## TASK INPUTS
====
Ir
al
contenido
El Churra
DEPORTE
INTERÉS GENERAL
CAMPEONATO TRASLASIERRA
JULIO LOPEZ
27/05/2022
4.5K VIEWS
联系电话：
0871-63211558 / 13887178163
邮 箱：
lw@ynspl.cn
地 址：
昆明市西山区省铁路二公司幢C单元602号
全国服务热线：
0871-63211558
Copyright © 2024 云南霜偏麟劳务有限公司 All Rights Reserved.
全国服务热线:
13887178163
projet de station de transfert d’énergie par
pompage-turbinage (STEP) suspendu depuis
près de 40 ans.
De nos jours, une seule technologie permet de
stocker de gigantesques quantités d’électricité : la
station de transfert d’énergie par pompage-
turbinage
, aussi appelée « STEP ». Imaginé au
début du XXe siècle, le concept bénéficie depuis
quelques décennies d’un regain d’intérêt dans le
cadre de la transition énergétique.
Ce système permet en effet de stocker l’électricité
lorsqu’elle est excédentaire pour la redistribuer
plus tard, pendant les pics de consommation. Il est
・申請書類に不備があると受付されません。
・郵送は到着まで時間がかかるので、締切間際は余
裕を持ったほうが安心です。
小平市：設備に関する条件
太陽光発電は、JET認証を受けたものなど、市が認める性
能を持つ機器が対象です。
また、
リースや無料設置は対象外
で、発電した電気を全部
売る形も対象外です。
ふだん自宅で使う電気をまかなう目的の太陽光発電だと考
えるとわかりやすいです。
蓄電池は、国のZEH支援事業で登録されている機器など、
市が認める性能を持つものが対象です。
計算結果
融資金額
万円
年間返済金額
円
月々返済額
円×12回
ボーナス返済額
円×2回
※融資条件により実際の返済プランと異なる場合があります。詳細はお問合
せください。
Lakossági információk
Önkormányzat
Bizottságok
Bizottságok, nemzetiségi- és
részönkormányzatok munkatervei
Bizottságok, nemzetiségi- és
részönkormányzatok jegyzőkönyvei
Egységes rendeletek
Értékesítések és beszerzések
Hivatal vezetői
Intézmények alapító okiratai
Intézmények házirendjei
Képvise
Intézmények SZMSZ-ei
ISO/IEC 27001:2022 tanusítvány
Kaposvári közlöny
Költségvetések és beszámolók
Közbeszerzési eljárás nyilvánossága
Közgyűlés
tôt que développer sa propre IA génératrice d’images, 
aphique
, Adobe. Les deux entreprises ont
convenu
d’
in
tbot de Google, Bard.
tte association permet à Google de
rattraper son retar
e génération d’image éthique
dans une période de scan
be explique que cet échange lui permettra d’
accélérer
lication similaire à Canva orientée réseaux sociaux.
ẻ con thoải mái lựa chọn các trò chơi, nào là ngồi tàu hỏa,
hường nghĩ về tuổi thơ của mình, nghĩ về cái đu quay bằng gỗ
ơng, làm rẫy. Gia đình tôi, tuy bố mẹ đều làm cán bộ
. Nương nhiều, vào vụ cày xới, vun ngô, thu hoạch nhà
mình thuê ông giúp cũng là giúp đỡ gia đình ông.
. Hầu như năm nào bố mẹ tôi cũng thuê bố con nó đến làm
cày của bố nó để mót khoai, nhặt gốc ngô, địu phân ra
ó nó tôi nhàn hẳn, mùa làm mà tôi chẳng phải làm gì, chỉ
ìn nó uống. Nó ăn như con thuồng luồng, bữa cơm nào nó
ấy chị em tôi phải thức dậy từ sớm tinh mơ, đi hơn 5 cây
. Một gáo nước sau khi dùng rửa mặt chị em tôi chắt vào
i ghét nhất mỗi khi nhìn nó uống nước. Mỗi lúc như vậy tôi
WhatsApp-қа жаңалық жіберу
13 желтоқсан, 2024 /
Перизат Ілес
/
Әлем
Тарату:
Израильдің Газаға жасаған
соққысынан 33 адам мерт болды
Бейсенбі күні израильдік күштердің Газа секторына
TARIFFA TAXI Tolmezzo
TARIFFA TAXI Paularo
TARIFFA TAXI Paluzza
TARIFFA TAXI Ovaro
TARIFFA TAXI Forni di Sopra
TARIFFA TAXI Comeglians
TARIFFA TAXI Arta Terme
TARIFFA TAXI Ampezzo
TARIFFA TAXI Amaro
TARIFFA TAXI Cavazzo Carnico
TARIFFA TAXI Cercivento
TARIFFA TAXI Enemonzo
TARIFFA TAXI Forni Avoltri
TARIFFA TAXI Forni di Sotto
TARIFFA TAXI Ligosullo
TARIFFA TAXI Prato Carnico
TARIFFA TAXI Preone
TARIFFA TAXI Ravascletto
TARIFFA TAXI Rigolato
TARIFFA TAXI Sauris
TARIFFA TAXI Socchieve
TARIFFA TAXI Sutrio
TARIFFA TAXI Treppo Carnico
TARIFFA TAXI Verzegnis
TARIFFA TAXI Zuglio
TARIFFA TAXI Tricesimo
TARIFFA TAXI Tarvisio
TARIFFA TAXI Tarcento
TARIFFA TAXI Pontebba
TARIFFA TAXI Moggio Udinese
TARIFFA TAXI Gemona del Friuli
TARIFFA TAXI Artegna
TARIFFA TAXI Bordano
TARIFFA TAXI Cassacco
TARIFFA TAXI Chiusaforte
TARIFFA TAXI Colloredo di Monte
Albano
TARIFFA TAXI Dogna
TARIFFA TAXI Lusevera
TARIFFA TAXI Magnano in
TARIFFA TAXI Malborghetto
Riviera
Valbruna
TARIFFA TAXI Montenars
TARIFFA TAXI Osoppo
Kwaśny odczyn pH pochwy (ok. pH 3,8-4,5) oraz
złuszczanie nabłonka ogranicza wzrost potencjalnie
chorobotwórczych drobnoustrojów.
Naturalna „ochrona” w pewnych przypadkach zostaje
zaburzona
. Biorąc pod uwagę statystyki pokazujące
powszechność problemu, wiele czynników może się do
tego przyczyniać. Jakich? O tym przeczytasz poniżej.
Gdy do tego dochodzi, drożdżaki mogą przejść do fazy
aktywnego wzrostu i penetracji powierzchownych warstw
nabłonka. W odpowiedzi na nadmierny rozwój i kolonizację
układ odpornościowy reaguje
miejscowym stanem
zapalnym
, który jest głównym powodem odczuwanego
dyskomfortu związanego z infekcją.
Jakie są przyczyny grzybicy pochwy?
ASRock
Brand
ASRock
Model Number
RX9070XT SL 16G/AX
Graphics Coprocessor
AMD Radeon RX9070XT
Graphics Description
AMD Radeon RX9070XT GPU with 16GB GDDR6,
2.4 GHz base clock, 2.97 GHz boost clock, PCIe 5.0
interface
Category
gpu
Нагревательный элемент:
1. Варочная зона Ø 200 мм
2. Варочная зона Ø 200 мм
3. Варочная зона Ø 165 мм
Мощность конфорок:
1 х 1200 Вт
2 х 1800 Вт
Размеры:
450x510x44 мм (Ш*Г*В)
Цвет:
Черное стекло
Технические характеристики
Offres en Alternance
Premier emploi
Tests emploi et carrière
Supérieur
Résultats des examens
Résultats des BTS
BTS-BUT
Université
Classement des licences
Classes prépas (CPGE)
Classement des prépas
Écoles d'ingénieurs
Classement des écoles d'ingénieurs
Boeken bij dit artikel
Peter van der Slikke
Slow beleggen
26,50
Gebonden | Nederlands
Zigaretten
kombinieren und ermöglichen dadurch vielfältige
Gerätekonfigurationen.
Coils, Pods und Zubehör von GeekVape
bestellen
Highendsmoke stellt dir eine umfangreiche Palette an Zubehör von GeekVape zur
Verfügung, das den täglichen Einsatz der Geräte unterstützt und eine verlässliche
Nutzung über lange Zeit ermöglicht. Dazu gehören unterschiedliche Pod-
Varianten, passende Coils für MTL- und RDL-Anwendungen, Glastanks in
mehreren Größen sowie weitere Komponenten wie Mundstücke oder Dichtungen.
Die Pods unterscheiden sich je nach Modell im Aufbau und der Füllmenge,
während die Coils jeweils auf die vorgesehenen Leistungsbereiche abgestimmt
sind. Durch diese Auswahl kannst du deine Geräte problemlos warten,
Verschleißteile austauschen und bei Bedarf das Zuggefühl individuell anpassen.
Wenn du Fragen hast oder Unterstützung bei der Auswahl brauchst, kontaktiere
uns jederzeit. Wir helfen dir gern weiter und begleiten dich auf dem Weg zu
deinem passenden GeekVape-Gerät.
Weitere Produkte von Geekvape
====
## EXERCISE DIRECTIONS
Here the job is to output the lines from the start of the material through the line with "részönkormányzatok jegyzőkönyvei", inclusive, exactly and with nothing else.

## SOLUTION FOR THIS PROBLEM
Ir
al
contenido
El Churra
DEPORTE
INTERÉS GENERAL
CAMPEONATO TRASLASIERRA
JULIO LOPEZ
27/05/2022
4.5K VIEWS
联系电话：
0871-63211558 / 13887178163
邮 箱：
lw@ynspl.cn
地 址：
昆明市西山区省铁路二公司幢C单元602号
全国服务热线：
0871-63211558
Copyright © 2024 云南霜偏麟劳务有限公司 All Rights Reserved.
全国服务热线:
13887178163
projet de station de transfert d’énergie par
pompage-turbinage (STEP) suspendu depuis
près de 40 ans.
De nos jours, une seule technologie permet de
stocker de gigantesques quantités d’électricité : la
station de transfert d’énergie par pompage-
turbinage
, aussi appelée « STEP ». Imaginé au
début du XXe siècle, le concept bénéficie depuis
quelques décennies d’un regain d’intérêt dans le
cadre de la transition énergétique.
Ce système permet en effet de stocker l’électricité
lorsqu’elle est excédentaire pour la redistribuer
plus tard, pendant les pics de consommation. Il est
・申請書類に不備があると受付されません。
・郵送は到着まで時間がかかるので、締切間際は余
裕を持ったほうが安心です。
小平市：設備に関する条件
太陽光発電は、JET認証を受けたものなど、市が認める性
能を持つ機器が対象です。
また、
リースや無料設置は対象外
で、発電した電気を全部
売る形も対象外です。
ふだん自宅で使う電気をまかなう目的の太陽光発電だと考
えるとわかりやすいです。
蓄電池は、国のZEH支援事業で登録されている機器など、
市が認める性能を持つものが対象です。
計算結果
融資金額
万円
年間返済金額
円
月々返済額
円×12回
ボーナス返済額
円×2回
※融資条件により実際の返済プランと異なる場合があります。詳細はお問合
せください。
Lakossági információk
Önkormányzat
Bizottságok
Bizottságok, nemzetiségi- és
részönkormányzatok munkatervei
Bizottságok, nemzetiségi- és
részönkormányzatok jegyzőkönyvei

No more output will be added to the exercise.